## [Task prompt]
Your task is to copy every line below that contains the word "designación".

## [Provided records]
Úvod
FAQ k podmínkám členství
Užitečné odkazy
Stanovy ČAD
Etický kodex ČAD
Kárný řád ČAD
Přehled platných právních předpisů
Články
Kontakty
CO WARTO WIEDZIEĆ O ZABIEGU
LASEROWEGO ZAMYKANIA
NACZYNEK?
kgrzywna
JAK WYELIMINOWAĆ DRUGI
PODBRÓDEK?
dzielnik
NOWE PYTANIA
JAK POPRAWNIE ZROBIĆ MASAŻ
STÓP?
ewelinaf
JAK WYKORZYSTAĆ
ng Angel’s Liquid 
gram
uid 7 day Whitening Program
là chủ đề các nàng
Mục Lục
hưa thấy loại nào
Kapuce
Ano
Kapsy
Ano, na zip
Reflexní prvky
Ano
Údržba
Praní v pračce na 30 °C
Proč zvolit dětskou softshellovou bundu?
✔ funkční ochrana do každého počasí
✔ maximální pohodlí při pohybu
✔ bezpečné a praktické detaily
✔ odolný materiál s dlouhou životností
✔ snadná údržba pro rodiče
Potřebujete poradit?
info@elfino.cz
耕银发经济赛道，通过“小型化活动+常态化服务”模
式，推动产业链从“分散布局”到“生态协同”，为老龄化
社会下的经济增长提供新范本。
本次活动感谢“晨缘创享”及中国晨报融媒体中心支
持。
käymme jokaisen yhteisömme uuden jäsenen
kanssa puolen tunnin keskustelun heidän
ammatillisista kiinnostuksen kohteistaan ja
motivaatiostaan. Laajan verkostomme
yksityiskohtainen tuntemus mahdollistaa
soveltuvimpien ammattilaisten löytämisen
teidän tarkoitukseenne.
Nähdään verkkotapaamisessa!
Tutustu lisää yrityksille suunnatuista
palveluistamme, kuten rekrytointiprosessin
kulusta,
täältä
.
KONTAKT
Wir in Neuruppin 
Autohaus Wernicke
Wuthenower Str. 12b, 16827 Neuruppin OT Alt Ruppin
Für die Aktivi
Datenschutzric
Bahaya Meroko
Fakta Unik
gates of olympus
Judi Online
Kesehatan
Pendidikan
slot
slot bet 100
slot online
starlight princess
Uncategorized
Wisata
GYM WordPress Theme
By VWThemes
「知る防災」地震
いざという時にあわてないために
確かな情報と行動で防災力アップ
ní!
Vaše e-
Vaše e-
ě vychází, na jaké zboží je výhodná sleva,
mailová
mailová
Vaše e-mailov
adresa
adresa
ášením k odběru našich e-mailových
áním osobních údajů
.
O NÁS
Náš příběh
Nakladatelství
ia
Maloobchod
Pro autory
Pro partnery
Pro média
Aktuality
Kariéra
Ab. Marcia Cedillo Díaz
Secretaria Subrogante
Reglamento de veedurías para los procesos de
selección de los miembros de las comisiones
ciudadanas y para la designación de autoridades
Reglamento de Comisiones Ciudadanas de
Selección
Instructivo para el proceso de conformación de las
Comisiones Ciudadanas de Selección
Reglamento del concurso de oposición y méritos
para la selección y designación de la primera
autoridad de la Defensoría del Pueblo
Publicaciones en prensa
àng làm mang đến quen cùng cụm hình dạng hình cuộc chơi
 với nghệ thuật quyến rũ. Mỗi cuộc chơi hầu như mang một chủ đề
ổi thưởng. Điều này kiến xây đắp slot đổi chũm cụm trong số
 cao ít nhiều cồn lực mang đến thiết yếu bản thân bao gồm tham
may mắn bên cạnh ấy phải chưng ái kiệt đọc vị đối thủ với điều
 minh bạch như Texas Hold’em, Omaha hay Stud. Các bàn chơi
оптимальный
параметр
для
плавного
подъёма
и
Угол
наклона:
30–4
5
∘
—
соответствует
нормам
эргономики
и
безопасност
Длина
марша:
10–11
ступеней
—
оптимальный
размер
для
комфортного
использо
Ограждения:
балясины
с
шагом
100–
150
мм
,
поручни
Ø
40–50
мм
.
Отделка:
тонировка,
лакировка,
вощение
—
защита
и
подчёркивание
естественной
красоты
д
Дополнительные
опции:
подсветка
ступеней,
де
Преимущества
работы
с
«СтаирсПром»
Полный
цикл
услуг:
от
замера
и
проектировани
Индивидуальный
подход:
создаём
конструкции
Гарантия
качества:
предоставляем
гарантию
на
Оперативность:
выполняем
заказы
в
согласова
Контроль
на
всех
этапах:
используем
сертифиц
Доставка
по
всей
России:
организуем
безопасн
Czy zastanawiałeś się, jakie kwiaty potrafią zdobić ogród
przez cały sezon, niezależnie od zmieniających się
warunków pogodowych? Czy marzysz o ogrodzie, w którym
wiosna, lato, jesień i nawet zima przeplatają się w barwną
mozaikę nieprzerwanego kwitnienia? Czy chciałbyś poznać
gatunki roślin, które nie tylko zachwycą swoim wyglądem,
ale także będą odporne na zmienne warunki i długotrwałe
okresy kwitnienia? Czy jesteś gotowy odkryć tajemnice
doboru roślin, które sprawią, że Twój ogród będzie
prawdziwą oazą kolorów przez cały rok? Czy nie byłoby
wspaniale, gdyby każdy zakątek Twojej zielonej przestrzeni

## [Output of the exercise]
ciudadanas y para la designación de autoridades
para la selección y designación de la primera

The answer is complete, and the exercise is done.